◆ **TASK TO COMPLETE**
Each line containing the word "cookies" must be copied from the material below.

(INFORMATION GIVEN)

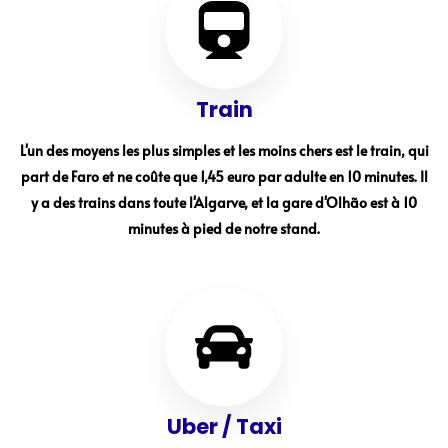
Train
L'un des moyens les plus simples et les moins chers est le train, qui
part de Faro et ne coûte que 1,45 euro par adulte en 10 minutes. Il
y a des trains dans toute l'Algarve, et la gare d'Olhão est à 10
minutes à pied de notre stand.
Uber / Taxi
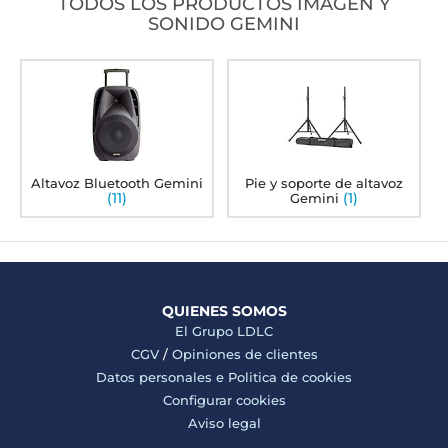
TODOS LOS PRODUCTOS IMAGEN Y
SONIDO GEMINI
Altavoz Bluetooth Gemini
Pie y soporte de altavoz
(11)
(1)
Gemini
QUIENES SOMOS
El Grupo LDLC
CGV
/
Opiniones de clientes
Datos personales e
Politica de cookies
Configurar cookies
Aviso legal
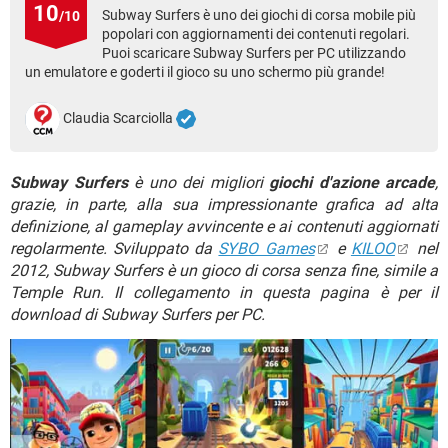
TIKTOK
FACEBOOK
10
Subway Surfers è uno dei giochi di corsa mobile più
/10
popolari con aggiornamenti dei contenuti regolari.
HARDWARE
Puoi scaricare Subway Surfers per PC utilizzando
un emulatore e goderti il gioco su uno schermo più grande!
Claudia Scarciolla
Subway Surfers
è uno dei migliori
giochi d'azione arcade
,
grazie, in parte, alla sua impressionante grafica ad alta
definizione, al gameplay avvincente e ai contenuti aggiornati
regolarmente. Sviluppato da
SYBO Games
e
KILOO
nel
2012, Subway Surfers è un gioco di corsa senza fine, simile a
Temple Run. Il collegamento in questa pagina è per il
download di Subway Surfers per PC.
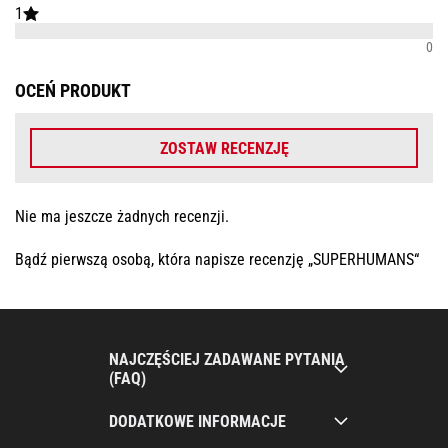
1
0
OCEŃ PRODUKT
ZOSTAW RECENZJĘ
Nie ma jeszcze żadnych recenzji.
Bądź pierwszą osobą, która napisze recenzję „SUPERHUMANS“
NAJCZĘŚCIEJ ZADAWANE PYTANIA
(FAQ)
DODATKOWE INFORMACJE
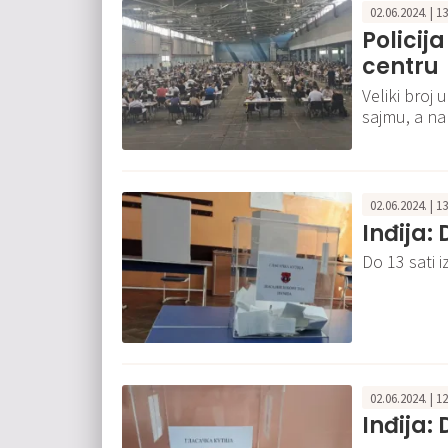
02.06.2024. | 1
Policij
centru
Veliki bro
sajmu, a nak
02.06.2024. | 1
Inđija: 
Do 13 sati i
02.06.2024. | 1
Inđija:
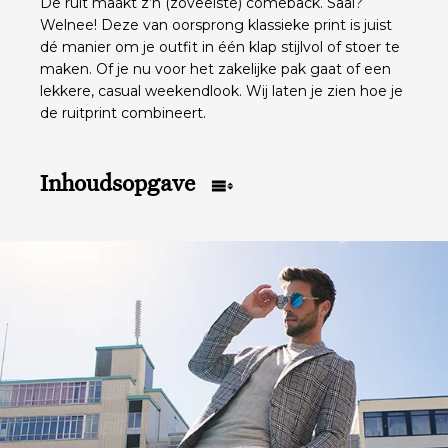
De ruit maakt z’n (zoveelste) comeback. Saai?
Welnee! Deze van oorsprong klassieke print is juist
dé manier om je outfit in één klap stijlvol of stoer te
maken. Of je nu voor het zakelijke pak gaat of een
lekkere, casual weekendlook. Wij laten je zien hoe je
de ruitprint combineert.
Inhoudsopgave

(End INFORMATION GIVEN)

◆ **ANSWER SPACE**
Politica de cookies
Configurar cookies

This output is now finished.